After rallying in a big way – the tech-packed index was up 3.9 percent at one point in the trading session – the Nasdaq composite plummeted in the last 45 minutes. For the day, it dropped 92.85, or 2.46 percent, to 3,676.78.
For the year, it’s down 9.65 percent.
Other major market averages joined the sell-off yesterday, with the Dow Jones industrial average dropping 201.58, or 1.81 percent, to 10,923.55. The blue-chip average is sitting on a year-to-date loss of 4.99 percent.
“The down side of the market is always quicker and more vicious than the up side,” said Peter Skirkanich, president of Fox Asset Management. “Markets can take a long time to get to mad extremes, but once they get there, they just peter out.”
Meanwhile, the S&P 500 index slumped 26.66, or 1.82 percent, to 1,440.51, and has a year-to-date loss of 1.96 percent. Two days ago, the S&P index was the only major market average that was up for the year.
“The bubble’s been pricked,” said Mark Petrie, portfolio manager at Hokanson Capital Management. “We are raising our cash position.
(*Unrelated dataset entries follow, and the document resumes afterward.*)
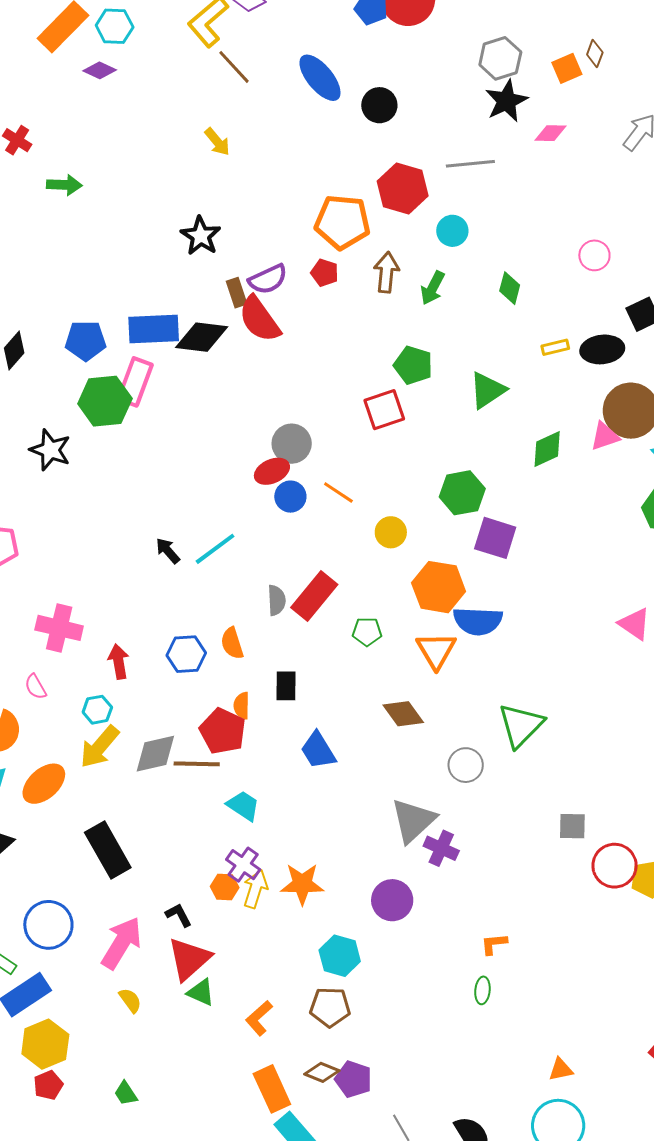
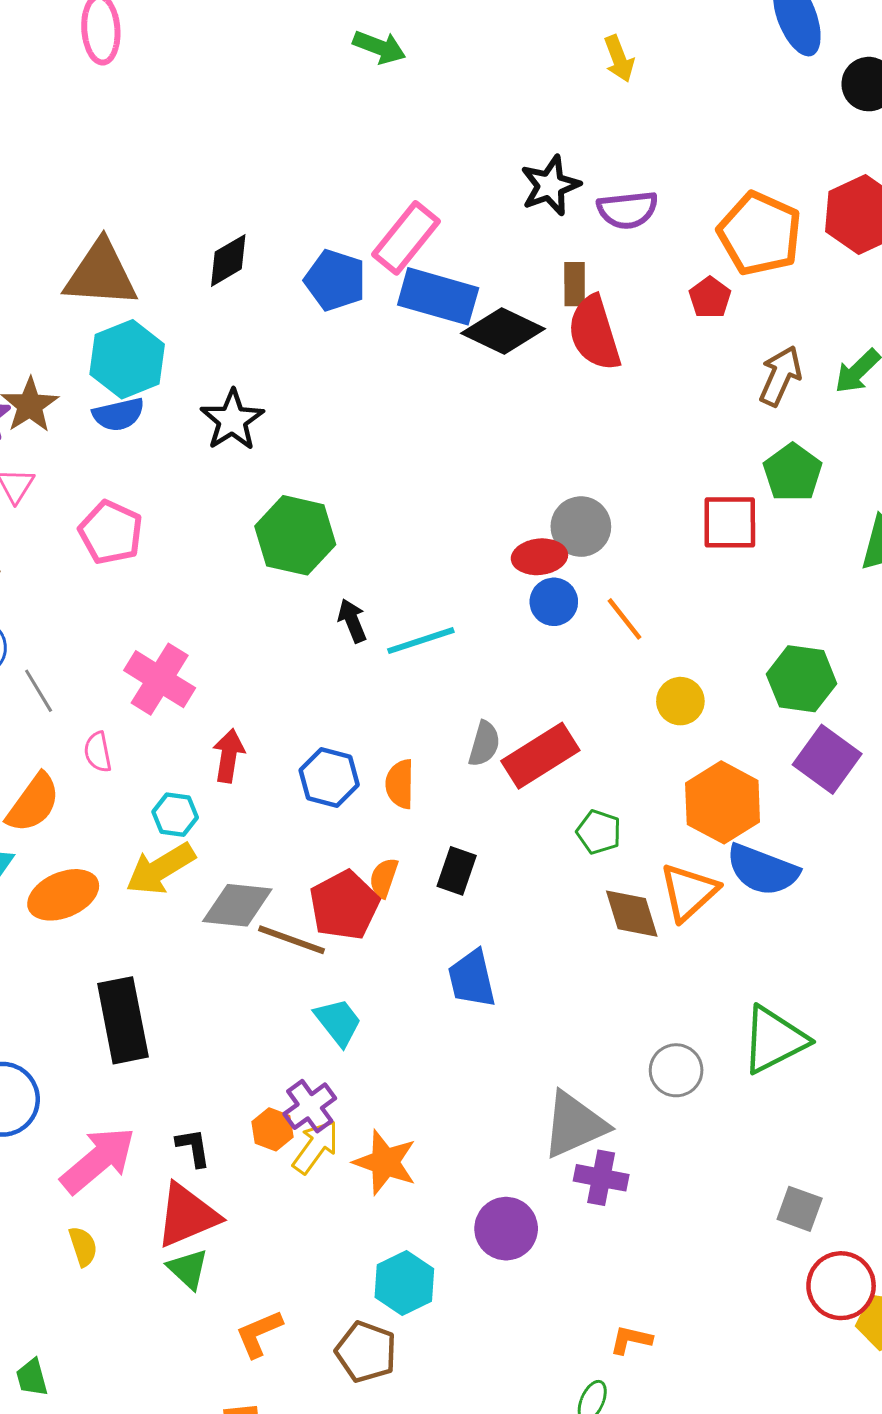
brown arrow: (386, 272) -> (780, 376), moved
purple semicircle: (268, 279) -> (627, 210), moved
pink rectangle: (135, 382) -> (406, 238), moved
green hexagon: (105, 401) -> (295, 535), moved
brown diamond: (403, 714) -> (632, 914), moved
purple cross: (441, 848) -> (601, 1178), turned -32

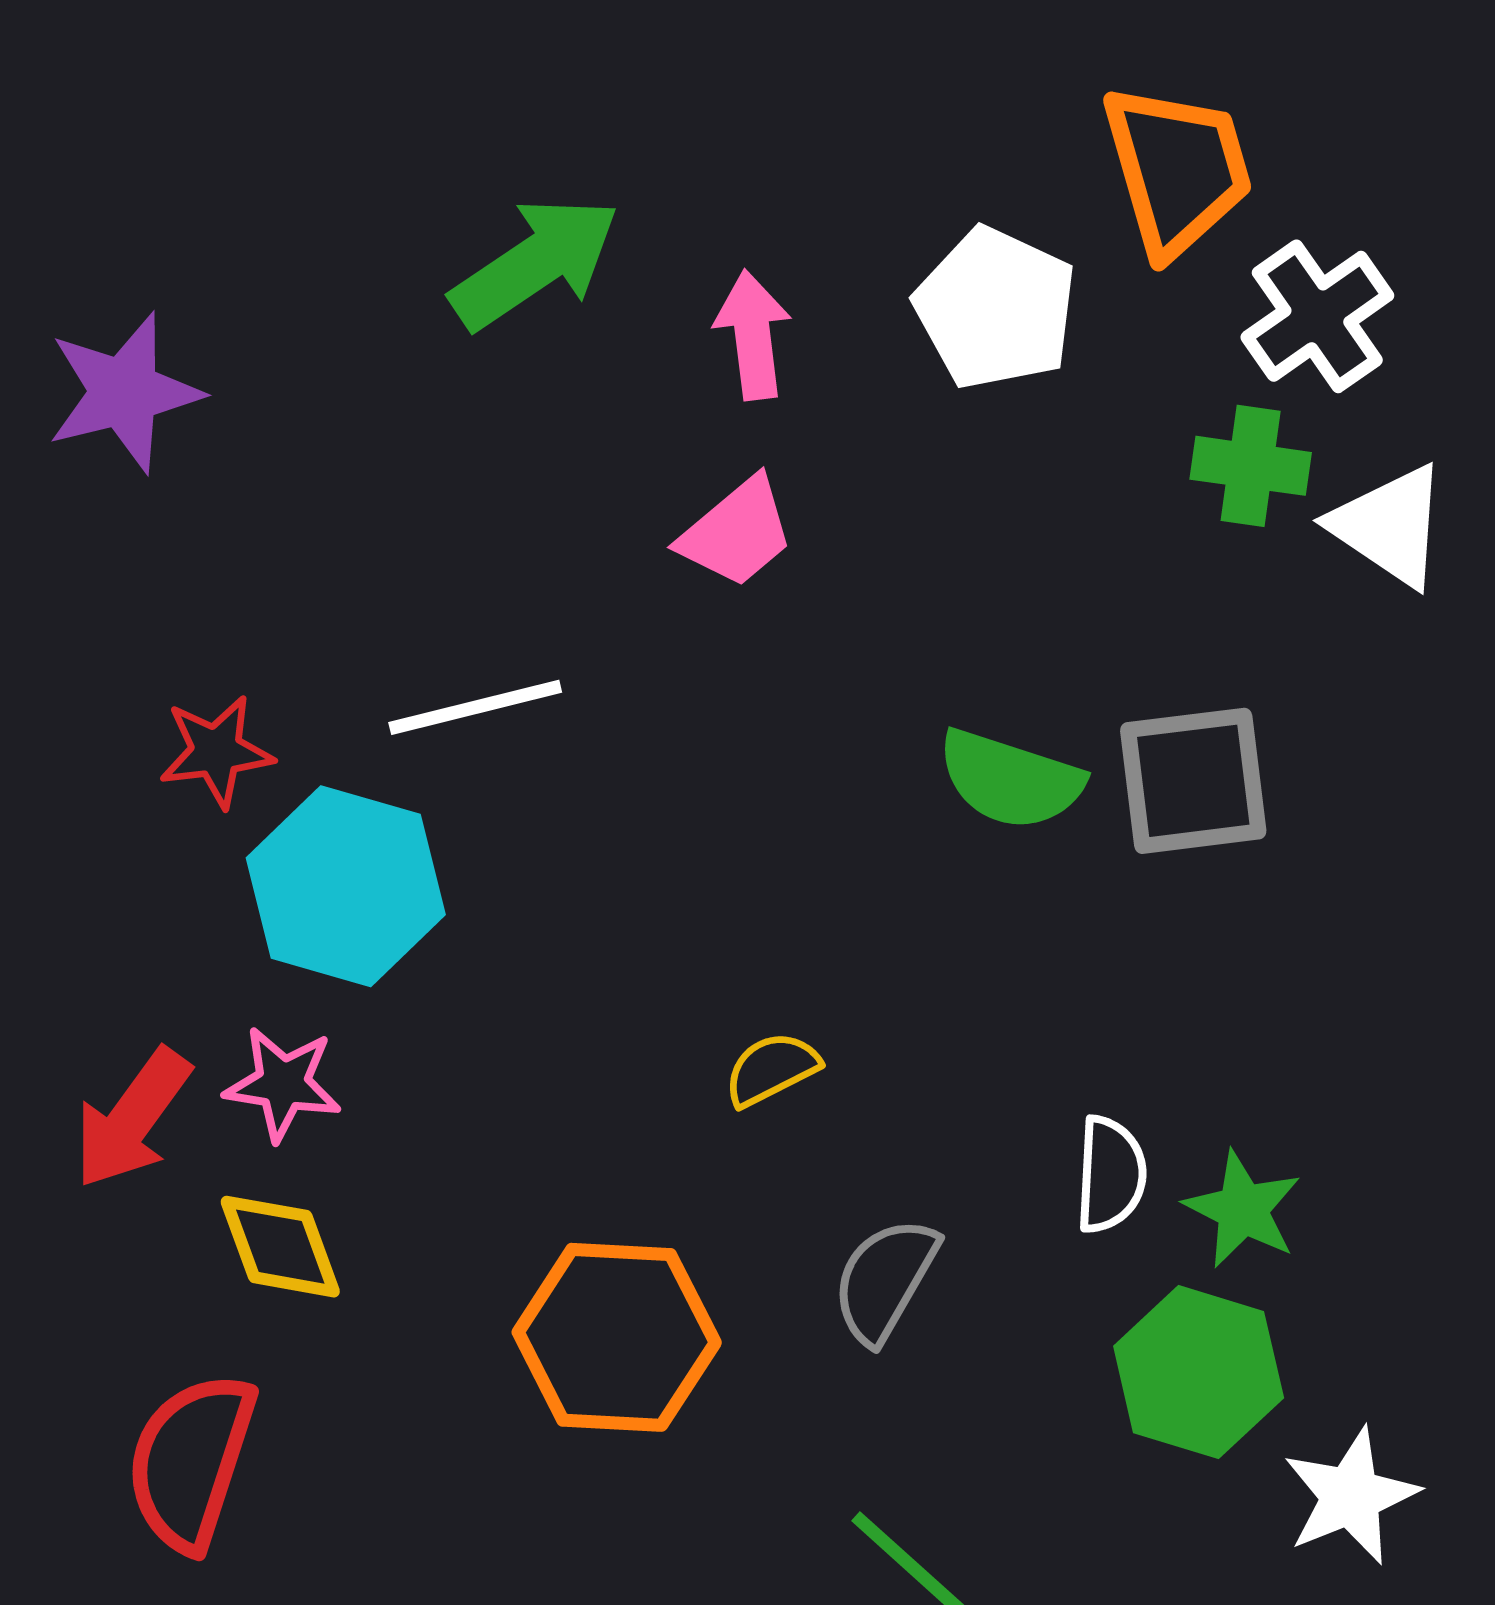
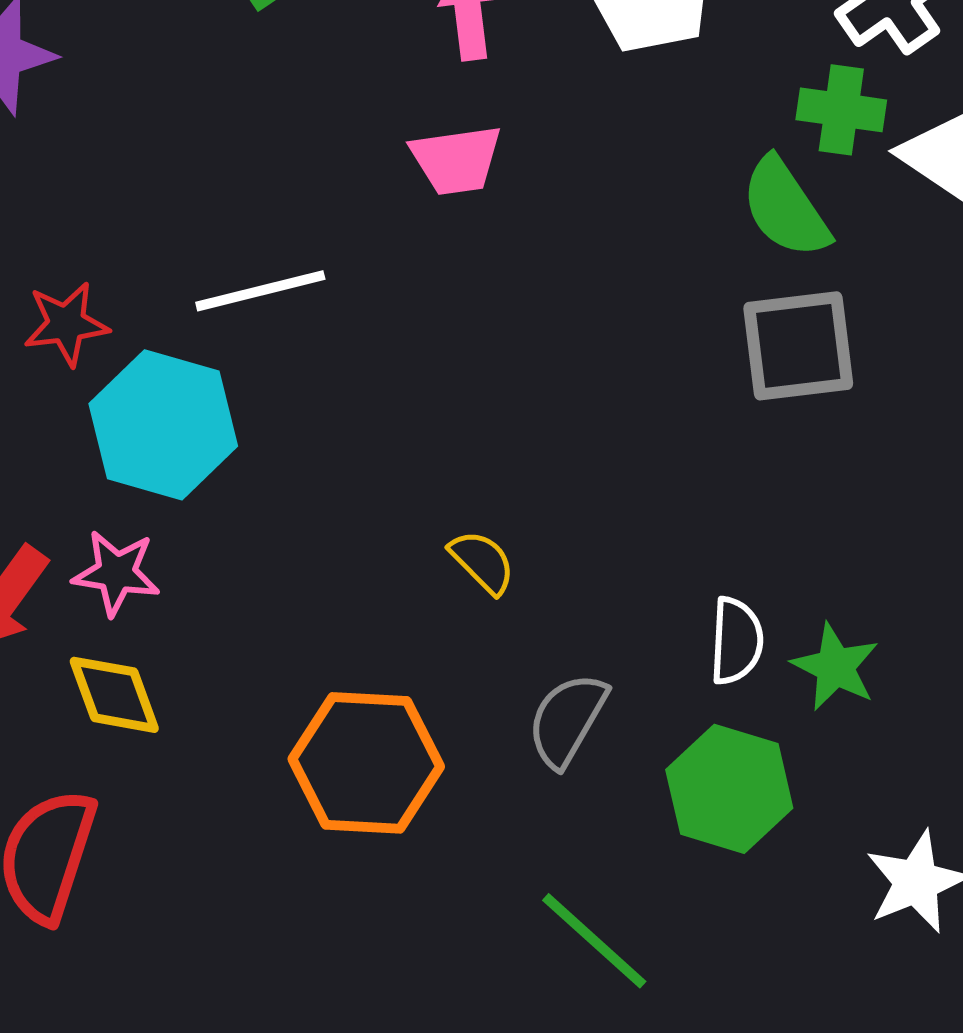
pink trapezoid: (737, 533) -> (456, 160), turned 32
green semicircle: (1010, 779) -> (785, 208), moved, turned 38
yellow semicircle: (771, 1069) -> (482, 562), turned 72
green hexagon: (1199, 1372) -> (729, 789), moved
We don’t think it’s time to go bargain-hunting yet, because some of these companies still have a way to go down.”
On Wall Street trading floors yesterday, the talk centered around the idea that the Nasdaq could hit 3,000 before it ever resumes its climb to its previous levels above 5,000.
“There is no clear support [on the Nasdaq] until 2,900” said Bob Dickey, a strategist at Dain Rauscher. “The problem with the sharp rises like on Wednesday is that the corrections that follow are often twice as steep as the previous rallies were, as sentiment is quicker to change to bear camp than it is to turn investors bullish again.”
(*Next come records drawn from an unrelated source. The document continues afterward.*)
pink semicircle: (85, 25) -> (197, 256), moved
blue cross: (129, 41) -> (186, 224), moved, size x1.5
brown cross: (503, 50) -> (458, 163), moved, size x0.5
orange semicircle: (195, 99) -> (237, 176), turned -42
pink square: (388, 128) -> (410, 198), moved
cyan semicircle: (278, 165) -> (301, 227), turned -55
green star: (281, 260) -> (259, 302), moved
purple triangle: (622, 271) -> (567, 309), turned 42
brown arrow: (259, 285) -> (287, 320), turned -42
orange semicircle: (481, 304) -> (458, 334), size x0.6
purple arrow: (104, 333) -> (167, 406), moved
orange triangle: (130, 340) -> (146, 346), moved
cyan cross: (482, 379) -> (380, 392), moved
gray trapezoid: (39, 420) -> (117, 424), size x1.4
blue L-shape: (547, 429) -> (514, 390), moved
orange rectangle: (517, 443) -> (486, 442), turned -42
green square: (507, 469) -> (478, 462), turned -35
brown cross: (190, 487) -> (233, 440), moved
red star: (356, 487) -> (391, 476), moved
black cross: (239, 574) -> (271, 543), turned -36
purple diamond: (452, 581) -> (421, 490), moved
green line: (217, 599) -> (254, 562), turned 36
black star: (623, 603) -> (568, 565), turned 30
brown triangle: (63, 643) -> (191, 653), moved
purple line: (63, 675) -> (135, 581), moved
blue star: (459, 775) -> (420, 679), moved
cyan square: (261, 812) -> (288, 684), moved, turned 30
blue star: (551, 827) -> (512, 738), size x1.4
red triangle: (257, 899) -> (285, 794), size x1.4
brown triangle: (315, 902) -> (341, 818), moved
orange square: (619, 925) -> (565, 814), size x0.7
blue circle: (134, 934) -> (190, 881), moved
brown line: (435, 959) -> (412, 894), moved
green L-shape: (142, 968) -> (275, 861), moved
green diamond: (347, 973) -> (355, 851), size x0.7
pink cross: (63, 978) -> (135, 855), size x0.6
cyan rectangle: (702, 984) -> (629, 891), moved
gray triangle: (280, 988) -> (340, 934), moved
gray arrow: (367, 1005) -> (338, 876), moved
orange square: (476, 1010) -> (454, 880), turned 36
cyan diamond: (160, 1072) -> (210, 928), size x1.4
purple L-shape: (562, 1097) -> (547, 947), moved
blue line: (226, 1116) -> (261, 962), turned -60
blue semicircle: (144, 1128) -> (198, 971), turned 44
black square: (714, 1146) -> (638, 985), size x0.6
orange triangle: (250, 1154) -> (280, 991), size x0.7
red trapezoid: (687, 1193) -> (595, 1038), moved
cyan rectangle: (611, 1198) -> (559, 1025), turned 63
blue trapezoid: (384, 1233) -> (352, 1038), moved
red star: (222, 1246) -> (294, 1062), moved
One reason the market turned south yesterday, strategists said, was that there are signs that inflation is entering the U.S. economy, which suggests the Federal Reserve will continue to hike short-term interest rates.
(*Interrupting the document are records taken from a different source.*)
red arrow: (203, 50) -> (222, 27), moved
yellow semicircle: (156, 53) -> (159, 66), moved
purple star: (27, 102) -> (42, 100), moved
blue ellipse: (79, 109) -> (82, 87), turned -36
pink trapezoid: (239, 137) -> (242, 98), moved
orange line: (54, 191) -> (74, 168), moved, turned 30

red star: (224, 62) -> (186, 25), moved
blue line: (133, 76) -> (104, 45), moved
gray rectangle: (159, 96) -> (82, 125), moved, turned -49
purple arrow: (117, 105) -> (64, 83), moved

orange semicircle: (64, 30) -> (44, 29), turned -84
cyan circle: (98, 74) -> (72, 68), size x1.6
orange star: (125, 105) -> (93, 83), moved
That makes it more expensive for companies to operate and could reduce their profits.
So when the government reported that this month’s producer price index had inched up 1 percent, mostly due to higher energy costs, equity investors were not happy.
Fed Chairman Alan Greenspan used the report to justify the rate increases the Fed had put through in the past 10 months.
“There are a lot of indications of prices going up,” Greenspan said in testimony to the Senate Banking Committee.
Those comments took some steam out of the two-week-long rally in financial services stocks, which can see their margins squeezed in rising interest rate environments.
That hurt Chase Manhattan Corp., which slid 81 cents to $86.
Other big losers yesterday were Avigen, down $3.56 to $26.25, and SciQuest, down $1.13 to $15.56.